A future project is The Retro Sports Facility which is a spin on the government’s Metro Sports Facility project for Christchurch.

“That’s going to involve retro style sports. People like sport and it brings communities together…in some ways sport clubs are often a stand in for the church.”

But to Winn, her ideas are nothing special.

“It’s not rocket science. We’re there to use the space while it’s doing nothing. It’s a part of the cycle,” she said of her 3-year-old initiative.

Coralie Winn, co-founder and director of Gap Filler
Coralie Winn, co-founder and director of Gap Filler

Speaking at Spark, Winn said at first the idea was a response to the September 2010 earthquake, where she was made redundant following the damage to the stone university buildings she worked in as an artist.

“Then after the February [2011] quake it just expanded because the situation was amplified so much.”
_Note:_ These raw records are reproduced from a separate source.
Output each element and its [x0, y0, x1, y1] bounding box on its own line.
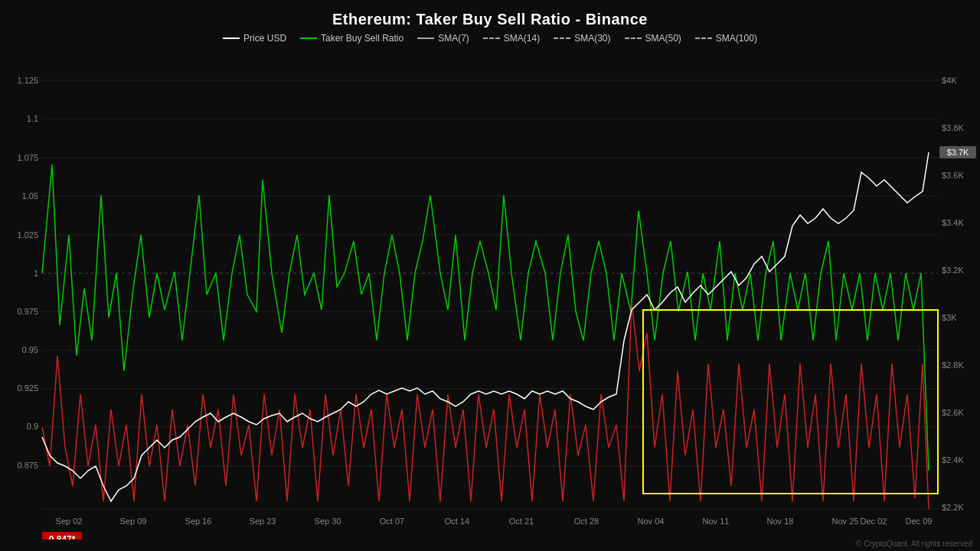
legend-sma14-line: [483, 37, 500, 39]
svg-text:Oct 21: Oct 21: [509, 517, 534, 526]
legend-price: Price USD: [223, 33, 286, 44]
chart-title: Ethereum: Taker Buy Sell Ratio - Binance: [0, 0, 980, 33]
copyright-text: © CryptoQuant. All rights reserved: [856, 540, 972, 548]
svg-text:0.875: 0.875: [17, 461, 38, 470]
legend-sma50-label: SMA(50): [645, 33, 681, 44]
svg-text:$2.8K: $2.8K: [942, 360, 964, 370]
legend: Price USD Taker Buy Sell Ratio SMA(7) SM…: [0, 33, 980, 50]
svg-text:Sep 09: Sep 09: [120, 517, 147, 526]
svg-text:$3.2K: $3.2K: [942, 266, 964, 275]
svg-text:Nov 18: Nov 18: [767, 517, 794, 526]
svg-text:$3.8K: $3.8K: [942, 123, 964, 132]
svg-text:$4K: $4K: [942, 76, 957, 85]
svg-text:Sep 23: Sep 23: [250, 517, 276, 526]
legend-price-line: [223, 37, 240, 39]
legend-ratio: Taker Buy Sell Ratio: [300, 33, 403, 44]
svg-text:Nov 25: Nov 25: [832, 517, 859, 526]
svg-text:$2.4K: $2.4K: [942, 455, 964, 465]
legend-sma30: SMA(30): [554, 33, 610, 44]
svg-text:Nov 04: Nov 04: [638, 517, 665, 526]
svg-text:$2.6K: $2.6K: [942, 408, 964, 417]
legend-sma7: SMA(7): [417, 33, 469, 44]
svg-text:Sep 30: Sep 30: [315, 517, 341, 526]
svg-text:Sep 16: Sep 16: [185, 517, 212, 526]
svg-text:Oct 07: Oct 07: [380, 517, 404, 526]
legend-sma50-line: [625, 37, 642, 39]
svg-text:Sep 02: Sep 02: [56, 517, 83, 526]
svg-text:Nov 11: Nov 11: [703, 517, 730, 526]
svg-text:$3K: $3K: [942, 313, 957, 322]
svg-text:1.1: 1.1: [27, 114, 38, 123]
svg-text:Oct 28: Oct 28: [574, 517, 599, 526]
svg-text:1: 1: [34, 269, 38, 278]
legend-sma50: SMA(50): [625, 33, 681, 44]
legend-sma14: SMA(14): [483, 33, 540, 44]
legend-ratio-label: Taker Buy Sell Ratio: [321, 33, 403, 44]
svg-text:$3.4K: $3.4K: [942, 218, 964, 227]
svg-text:$3.7K: $3.7K: [947, 148, 969, 157]
svg-text:$2.2K: $2.2K: [942, 503, 964, 512]
svg-text:0.975: 0.975: [17, 307, 38, 316]
svg-text:1.025: 1.025: [17, 230, 38, 240]
svg-text:Dec 09: Dec 09: [906, 517, 933, 526]
legend-sma100: SMA(100): [695, 33, 757, 44]
ratio-current-label: 0.847*: [49, 534, 76, 540]
main-svg: 1.125 1.1 1.075 1.05 1.025 1 0.975 0.95 …: [0, 73, 980, 540]
svg-text:0.9: 0.9: [27, 422, 38, 431]
legend-price-label: Price USD: [243, 33, 286, 44]
legend-sma100-line: [695, 37, 712, 39]
legend-sma30-line: [554, 37, 570, 39]
svg-text:0.925: 0.925: [17, 383, 38, 393]
legend-sma14-label: SMA(14): [504, 33, 540, 44]
svg-text:1.05: 1.05: [22, 191, 38, 201]
svg-text:0.95: 0.95: [22, 345, 38, 354]
legend-sma7-line: [417, 37, 434, 39]
legend-ratio-line: [300, 37, 317, 39]
svg-text:Dec 02: Dec 02: [861, 517, 887, 526]
legend-sma30-label: SMA(30): [574, 33, 610, 44]
svg-text:1.125: 1.125: [17, 76, 38, 85]
svg-text:$3.6K: $3.6K: [942, 171, 964, 180]
legend-sma7-label: SMA(7): [438, 33, 469, 44]
legend-sma100-label: SMA(100): [716, 33, 757, 44]
svg-text:Oct 14: Oct 14: [445, 517, 469, 526]
svg-text:1.075: 1.075: [17, 153, 38, 162]
chart-container: Ethereum: Taker Buy Sell Ratio - Binance…: [0, 0, 980, 551]
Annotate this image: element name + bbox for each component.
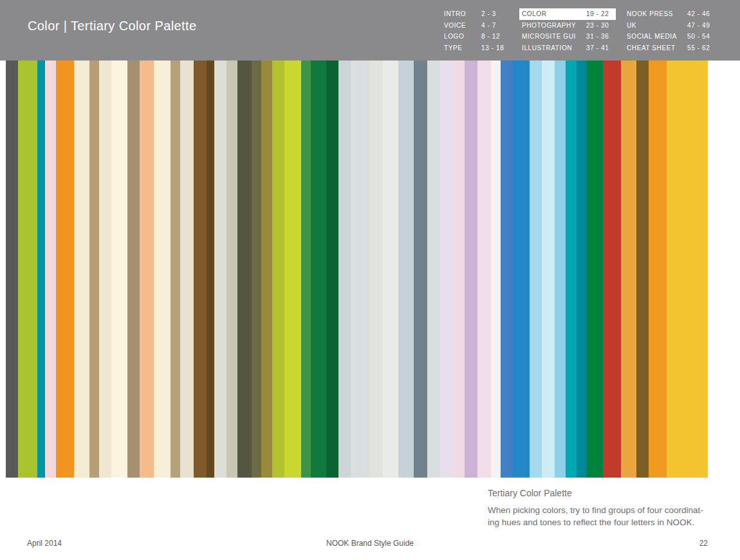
color-stripe bbox=[477, 61, 492, 478]
toc-label: UK bbox=[627, 20, 687, 32]
color-stripe bbox=[311, 61, 326, 478]
toc-label: LOGO bbox=[444, 31, 481, 42]
toc-label: COLOR bbox=[522, 8, 586, 20]
toc-item-logo[interactable]: LOGO 8 - 12 bbox=[444, 31, 508, 42]
color-stripe bbox=[99, 61, 111, 478]
caption-block: Tertiary Color Palette When picking colo… bbox=[488, 488, 721, 528]
color-stripe bbox=[501, 61, 513, 478]
color-stripe bbox=[513, 61, 530, 478]
color-stripe bbox=[272, 61, 284, 478]
toc-pages: 50 - 54 bbox=[687, 31, 714, 42]
toc-item-nook-press[interactable]: NOOK PRESS 42 - 46 bbox=[627, 8, 714, 20]
color-stripe bbox=[127, 61, 140, 478]
color-stripe bbox=[89, 61, 99, 478]
toc-nav: INTRO 2 - 3 VOICE 4 - 7 LOGO 8 - 12 TYPE… bbox=[444, 8, 714, 53]
toc-item-type[interactable]: TYPE 13 - 18 bbox=[444, 42, 508, 54]
caption-body-line1: When picking colors, try to find groups … bbox=[488, 504, 721, 516]
color-stripe bbox=[440, 61, 452, 478]
color-stripe bbox=[351, 61, 369, 478]
color-stripe bbox=[398, 61, 414, 478]
color-stripe bbox=[649, 61, 667, 478]
footer: April 2014 NOOK Brand Style Guide 22 bbox=[0, 539, 740, 550]
color-stripe bbox=[252, 61, 261, 478]
toc-item-color-active[interactable]: COLOR 19 - 22 bbox=[519, 8, 616, 20]
color-stripe bbox=[621, 61, 636, 478]
color-stripe bbox=[301, 61, 311, 478]
color-stripe bbox=[111, 61, 127, 478]
color-stripe bbox=[237, 61, 252, 478]
color-stripe bbox=[140, 61, 154, 478]
toc-label: ILLUSTRATION bbox=[522, 42, 586, 54]
color-stripe bbox=[465, 61, 477, 478]
page-edge-strip bbox=[6, 61, 18, 478]
toc-item-voice[interactable]: VOICE 4 - 7 bbox=[444, 20, 508, 32]
color-stripe bbox=[577, 61, 586, 478]
toc-item-uk[interactable]: UK 47 - 49 bbox=[627, 20, 714, 32]
caption-title: Tertiary Color Palette bbox=[488, 488, 721, 498]
toc-column-2: COLOR 19 - 22 PHOTOGRAPHY 23 - 30 MICROS… bbox=[522, 8, 613, 53]
toc-label: VOICE bbox=[444, 20, 481, 32]
toc-pages: 19 - 22 bbox=[586, 8, 613, 20]
color-stripe bbox=[180, 61, 194, 478]
toc-pages: 55 - 62 bbox=[687, 42, 714, 54]
color-stripe bbox=[414, 61, 428, 478]
toc-column-1: INTRO 2 - 3 VOICE 4 - 7 LOGO 8 - 12 TYPE… bbox=[444, 8, 508, 53]
color-stripe bbox=[171, 61, 180, 478]
color-stripe bbox=[338, 61, 351, 478]
color-stripe bbox=[37, 61, 45, 478]
toc-pages: 31 - 36 bbox=[586, 31, 613, 42]
toc-item-intro[interactable]: INTRO 2 - 3 bbox=[444, 8, 508, 20]
toc-pages: 13 - 18 bbox=[481, 42, 508, 54]
color-stripe bbox=[194, 61, 206, 478]
color-stripe bbox=[383, 61, 398, 478]
toc-label: MICROSITE GUI bbox=[522, 31, 586, 42]
caption-body: When picking colors, try to find groups … bbox=[488, 504, 721, 528]
color-stripe bbox=[207, 61, 214, 478]
toc-pages: 4 - 7 bbox=[481, 20, 508, 32]
toc-label: CHEAT SHEET bbox=[627, 42, 687, 54]
toc-label: NOOK PRESS bbox=[627, 8, 687, 20]
color-stripe bbox=[542, 61, 554, 478]
color-stripe bbox=[555, 61, 566, 478]
color-stripe bbox=[491, 61, 501, 478]
color-stripe bbox=[284, 61, 301, 478]
color-stripe bbox=[603, 61, 621, 478]
palette-area bbox=[0, 61, 740, 478]
color-stripe bbox=[214, 61, 227, 478]
toc-pages: 8 - 12 bbox=[481, 31, 508, 42]
toc-label: TYPE bbox=[444, 42, 481, 54]
color-stripe bbox=[74, 61, 89, 478]
color-stripe bbox=[369, 61, 384, 478]
toc-pages: 23 - 30 bbox=[586, 20, 613, 32]
toc-pages: 37 - 41 bbox=[586, 42, 613, 54]
color-stripe bbox=[636, 61, 649, 478]
color-stripe bbox=[45, 61, 56, 478]
footer-document-title: NOOK Brand Style Guide bbox=[0, 539, 740, 548]
color-stripe bbox=[667, 61, 708, 478]
color-stripe bbox=[452, 61, 465, 478]
toc-column-3: NOOK PRESS 42 - 46 UK 47 - 49 SOCIAL MED… bbox=[627, 8, 714, 53]
toc-pages: 47 - 49 bbox=[687, 20, 714, 32]
color-stripe bbox=[586, 61, 603, 478]
color-stripe bbox=[154, 61, 171, 478]
color-stripe bbox=[326, 61, 338, 478]
palette-stripes bbox=[18, 61, 708, 478]
page-title: Color | Tertiary Color Palette bbox=[28, 19, 196, 33]
toc-item-social-media[interactable]: SOCIAL MEDIA 50 - 54 bbox=[627, 31, 714, 42]
header-bar: Color | Tertiary Color Palette INTRO 2 -… bbox=[0, 0, 740, 61]
toc-label: INTRO bbox=[444, 8, 481, 20]
toc-item-microsite-gui[interactable]: MICROSITE GUI 31 - 36 bbox=[522, 31, 613, 42]
toc-pages: 2 - 3 bbox=[481, 8, 508, 20]
toc-label: SOCIAL MEDIA bbox=[627, 31, 687, 42]
color-stripe bbox=[530, 61, 542, 478]
color-stripe bbox=[261, 61, 272, 478]
style-guide-page: Color | Tertiary Color Palette INTRO 2 -… bbox=[0, 0, 740, 560]
color-stripe bbox=[18, 61, 37, 478]
toc-item-cheat-sheet[interactable]: CHEAT SHEET 55 - 62 bbox=[627, 42, 714, 54]
color-stripe bbox=[566, 61, 577, 478]
color-stripe bbox=[427, 61, 439, 478]
toc-item-illustration[interactable]: ILLUSTRATION 37 - 41 bbox=[522, 42, 613, 54]
toc-item-photography[interactable]: PHOTOGRAPHY 23 - 30 bbox=[522, 20, 613, 32]
color-stripe bbox=[227, 61, 237, 478]
toc-pages: 42 - 46 bbox=[687, 8, 714, 20]
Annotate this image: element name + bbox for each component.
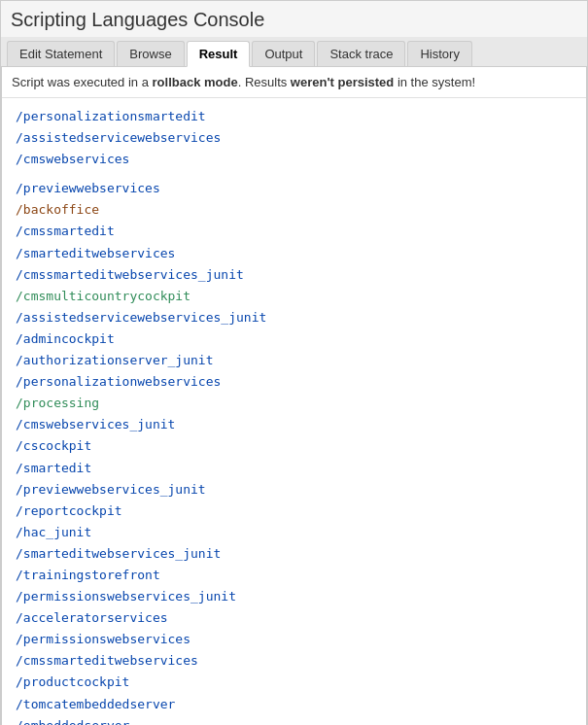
list-item	[16, 170, 572, 178]
list-item: /admincockpit	[16, 328, 572, 350]
warning-prefix: Script was executed in a	[12, 75, 153, 89]
list-item: /acceleratorservices	[16, 607, 572, 629]
list-item: /smarteditwebservices_junit	[16, 543, 572, 565]
list-item: /cmssmarteditwebservices	[16, 650, 572, 672]
list-item: /previewwebservices_junit	[16, 479, 572, 501]
list-item: /personalizationwebservices	[16, 371, 572, 393]
list-item: /assistedservicewebservices	[16, 127, 572, 149]
warning-rollback: rollback mode	[153, 75, 238, 89]
warning-middle: . Results	[238, 75, 291, 89]
list-item: /embeddedserver	[16, 715, 572, 725]
tab-output[interactable]: Output	[252, 41, 315, 66]
tab-browse[interactable]: Browse	[117, 41, 184, 66]
list-item: /authorizationserver_junit	[16, 350, 572, 371]
list-item: /reportcockpit	[16, 501, 572, 522]
list-item: /cmssmartedit	[16, 221, 572, 242]
warning-bar: Script was executed in a rollback mode. …	[2, 67, 586, 98]
tab-history[interactable]: History	[407, 41, 471, 66]
list-item: /tomcatembeddedserver	[16, 694, 572, 715]
app-title: Scripting Languages Console	[11, 9, 577, 31]
list-item: /hac_junit	[16, 522, 572, 543]
list-item: /processing	[16, 393, 572, 414]
list-item: /permissionswebservices_junit	[16, 586, 572, 607]
output-list: /personalizationsmartedit/assistedservic…	[2, 98, 586, 725]
tab-stack-trace[interactable]: Stack trace	[317, 41, 405, 66]
list-item: /backoffice	[16, 199, 572, 221]
content-area: Script was executed in a rollback mode. …	[1, 67, 587, 725]
list-item: /smarteditwebservices	[16, 243, 572, 264]
warning-not-persisted: weren't persisted	[291, 75, 394, 89]
list-item: /cmswebservices	[16, 149, 572, 170]
list-item: /assistedservicewebservices_junit	[16, 307, 572, 328]
main-window: Scripting Languages Console Edit Stateme…	[0, 0, 588, 725]
list-item: /personalizationsmartedit	[16, 106, 572, 127]
list-item: /cmssmarteditwebservices_junit	[16, 264, 572, 286]
list-item: /permissionswebservices	[16, 629, 572, 650]
list-item: /smartedit	[16, 458, 572, 479]
list-item: /cmswebservices_junit	[16, 414, 572, 435]
tab-edit-statement[interactable]: Edit Statement	[7, 41, 115, 66]
list-item: /cmsmulticountrycockpit	[16, 286, 572, 307]
list-item: /trainingstorefront	[16, 565, 572, 586]
tab-result[interactable]: Result	[187, 41, 251, 67]
title-bar: Scripting Languages Console	[1, 1, 587, 37]
warning-suffix: in the system!	[394, 75, 475, 89]
tab-bar: Edit Statement Browse Result Output Stac…	[1, 37, 587, 67]
list-item: /cscockpit	[16, 435, 572, 457]
list-item: /previewwebservices	[16, 178, 572, 199]
list-item: /productcockpit	[16, 672, 572, 693]
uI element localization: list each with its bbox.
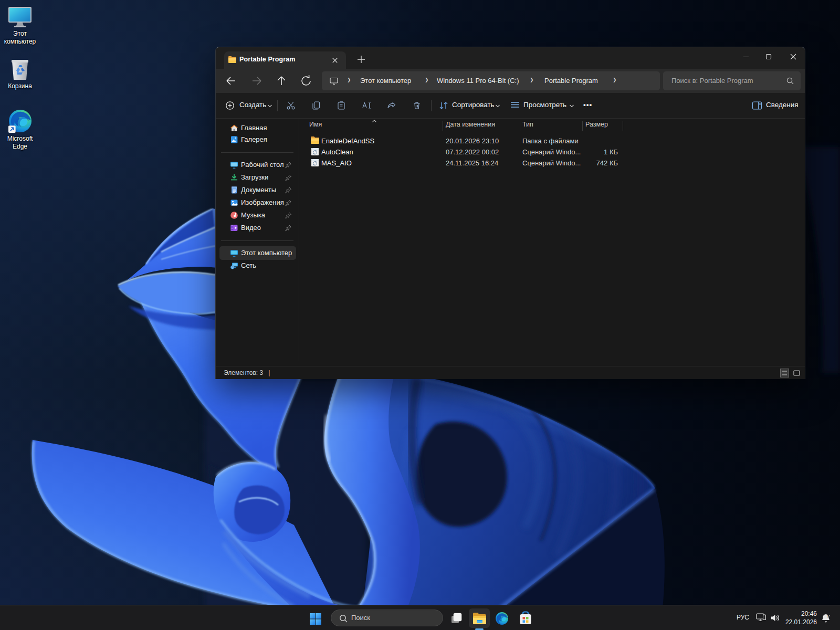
svg-text:z: z [829,614,831,617]
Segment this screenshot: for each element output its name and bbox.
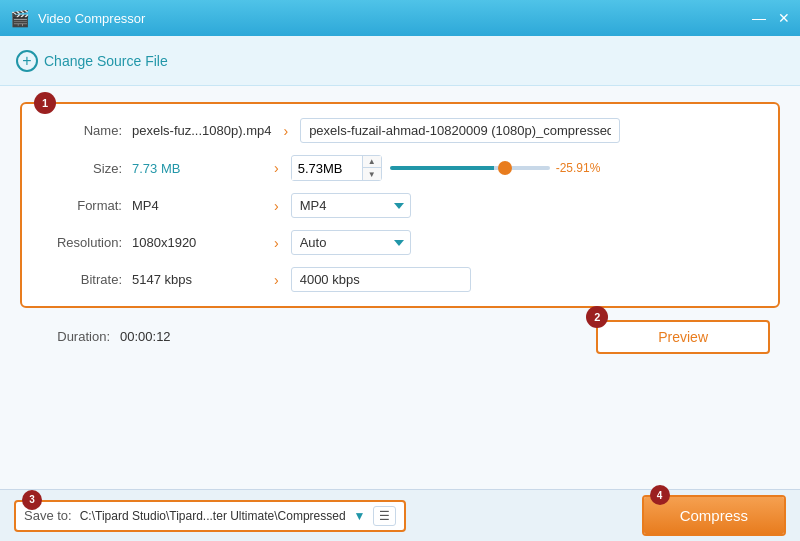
panel-number-1: 1 bbox=[34, 92, 56, 114]
bitrate-input[interactable] bbox=[291, 267, 471, 292]
bitrate-arrow-icon: › bbox=[274, 272, 279, 288]
duration-preview-row: Duration: 00:00:12 2 Preview bbox=[20, 318, 780, 354]
save-number: 3 bbox=[22, 490, 42, 510]
format-label: Format: bbox=[42, 198, 132, 213]
format-row: Format: MP4 › MP4 AVI MOV MKV bbox=[42, 193, 758, 218]
title-bar-controls: — ✕ bbox=[752, 11, 790, 25]
name-arrow-icon: › bbox=[283, 123, 288, 139]
size-target: ▲ ▼ -25.91% bbox=[291, 155, 758, 181]
name-source-value: pexels-fuz...1080p).mp4 bbox=[132, 123, 271, 138]
bitrate-row: Bitrate: 5147 kbps › bbox=[42, 267, 758, 292]
bitrate-label: Bitrate: bbox=[42, 272, 132, 287]
duration-row: Duration: 00:00:12 bbox=[30, 329, 250, 344]
size-source-value: 7.73 MB bbox=[132, 161, 262, 176]
settings-panel: 1 Name: pexels-fuz...1080p).mp4 › Size: … bbox=[20, 102, 780, 308]
compress-button-wrap: 4 Compress bbox=[642, 495, 786, 536]
save-dropdown-arrow[interactable]: ▼ bbox=[354, 509, 366, 523]
name-target bbox=[300, 118, 758, 143]
resolution-label: Resolution: bbox=[42, 235, 132, 250]
save-label: Save to: bbox=[24, 508, 72, 523]
format-arrow-icon: › bbox=[274, 198, 279, 214]
change-source-label: Change Source File bbox=[44, 53, 168, 69]
size-spinbox[interactable]: ▲ ▼ bbox=[291, 155, 382, 181]
name-row: Name: pexels-fuz...1080p).mp4 › bbox=[42, 118, 758, 143]
preview-button[interactable]: Preview bbox=[596, 320, 770, 354]
size-label: Size: bbox=[42, 161, 132, 176]
resolution-row: Resolution: 1080x1920 › Auto 1080x1920 7… bbox=[42, 230, 758, 255]
bottom-bar: 3 Save to: C:\Tipard Studio\Tipard...ter… bbox=[0, 489, 800, 541]
spinbox-arrows: ▲ ▼ bbox=[362, 156, 381, 180]
title-bar-left: 🎬 Video Compressor bbox=[10, 9, 145, 28]
format-source-value: MP4 bbox=[132, 198, 262, 213]
size-arrow-icon: › bbox=[274, 160, 279, 176]
title-bar: 🎬 Video Compressor — ✕ bbox=[0, 0, 800, 36]
close-button[interactable]: ✕ bbox=[778, 11, 790, 25]
save-folder-button[interactable]: ☰ bbox=[373, 506, 396, 526]
spinbox-down-arrow[interactable]: ▼ bbox=[363, 168, 381, 180]
save-to-section: 3 Save to: C:\Tipard Studio\Tipard...ter… bbox=[14, 500, 406, 532]
app-icon: 🎬 bbox=[10, 9, 30, 28]
bitrate-target bbox=[291, 267, 758, 292]
name-label: Name: bbox=[42, 123, 132, 138]
save-path: C:\Tipard Studio\Tipard...ter Ultimate\C… bbox=[80, 509, 346, 523]
resolution-select[interactable]: Auto 1080x1920 720x1280 480x854 bbox=[291, 230, 411, 255]
plus-circle-icon: + bbox=[16, 50, 38, 72]
format-target: MP4 AVI MOV MKV bbox=[291, 193, 758, 218]
size-container: ▲ ▼ -25.91% bbox=[291, 155, 606, 181]
format-select[interactable]: MP4 AVI MOV MKV bbox=[291, 193, 411, 218]
size-row: Size: 7.73 MB › ▲ ▼ -25.91% bbox=[42, 155, 758, 181]
duration-label: Duration: bbox=[30, 329, 120, 344]
toolbar: + Change Source File bbox=[0, 36, 800, 86]
duration-value: 00:00:12 bbox=[120, 329, 250, 344]
compress-number: 4 bbox=[650, 485, 670, 505]
resolution-source-value: 1080x1920 bbox=[132, 235, 262, 250]
spinbox-up-arrow[interactable]: ▲ bbox=[363, 156, 381, 168]
change-source-button[interactable]: + Change Source File bbox=[16, 50, 168, 72]
app-title: Video Compressor bbox=[38, 11, 145, 26]
slider-container: -25.91% bbox=[390, 161, 606, 175]
bitrate-source-value: 5147 kbps bbox=[132, 272, 262, 287]
main-content: 1 Name: pexels-fuz...1080p).mp4 › Size: … bbox=[0, 86, 800, 489]
size-slider[interactable] bbox=[390, 166, 550, 170]
name-input[interactable] bbox=[300, 118, 620, 143]
size-percent-label: -25.91% bbox=[556, 161, 606, 175]
size-input[interactable] bbox=[292, 157, 362, 180]
resolution-arrow-icon: › bbox=[274, 235, 279, 251]
resolution-target: Auto 1080x1920 720x1280 480x854 bbox=[291, 230, 758, 255]
minimize-button[interactable]: — bbox=[752, 11, 766, 25]
preview-area: 2 Preview bbox=[596, 320, 770, 354]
Winn lost her home (and her beloved bicycle) in the second earthquake.

It would have been too much if both had happened at once, and she said she probably would have left Christchurch.

Luckily, she didn’t. Gap Filler became the agent of trauma recovery for many, and it met the needs of the city.

At the very beginning it was used to supply some fun for the people of Christchurch in such a serious time, and through helping create each project, reconnect them with the city.

Winn said everyday people creating local projects is similar to home brewing beer. People feel more attached to things they are personally involved with.

“You can just go to the supermarket and buy a beer – but it means more if you make it yourself.”

But Gap Filler has grown up since then.

Now it’s also about how we approach unused spaces; spaces that can give entrepreneurs, who might not have the money to rent a standard building normally, an opportunity to experiment.

“That’s the crux of Gap Filler. We can use these spaces in new and interesting ways.”

She hopes the practice becomes normal in Christchurch, as well as cities like Hamilton.

She noticed many vacant spaces within Hamilton city and would consider discussing her ideas with the Hamilton City Council.

While Winn is unsure how much longer Gap Filler will exist, she does know it will continue to change.

“Christchurch is not the same as it was in 2011, and Gap Filler isn’t the same.”

“On a good day I feel hopeful [for Christchurch], and on a bad day I feel pretty cynical and depressed.

I’d just like to hope it doesn’t lose its great sense of community connectedness, because we have that at the moment.”